[TASK INPUT]

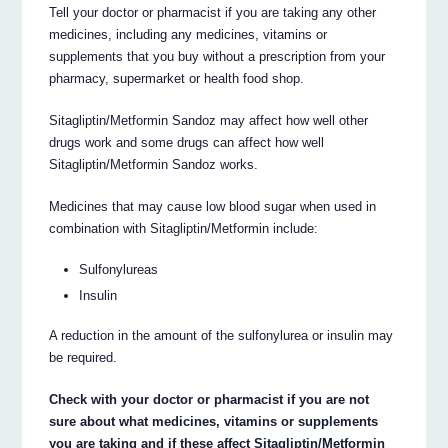
Tell your doctor or pharmacist if you are taking any other
medicines, including any medicines, vitamins or
supplements that you buy without a prescription from your
pharmacy, supermarket or health food shop.
Sitagliptin/Metformin Sandoz may affect how well other
drugs work and some drugs can affect how well
Sitagliptin/Metformin Sandoz works.
Medicines that may cause low blood sugar when used in
combination with Sitagliptin/Metformin include:
Sulfonylureas
Insulin
A reduction in the amount of the sulfonylurea or insulin may
be required.
Check with your doctor or pharmacist if you are not
sure about what medicines, vitamins or supplements
you are taking and if these affect Sitagliptin/Metformin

[/TASK INPUT]

Only the pictures are to be left out, and all of the data must otherwise be transcribed exactly.

## ANSWER TO THIS PROBLEM
Tell your doctor or pharmacist if you are taking any other
medicines, including any medicines, vitamins or
supplements that you buy without a prescription from your
pharmacy, supermarket or health food shop.
Sitagliptin/Metformin Sandoz may affect how well other
drugs work and some drugs can affect how well
Sitagliptin/Metformin Sandoz works.
Medicines that may cause low blood sugar when used in
combination with Sitagliptin/Metformin include:
Sulfonylureas
Insulin
A reduction in the amount of the sulfonylurea or insulin may
be required.
Check with your doctor or pharmacist if you are not
sure about what medicines, vitamins or supplements
you are taking and if these affect Sitagliptin/Metformin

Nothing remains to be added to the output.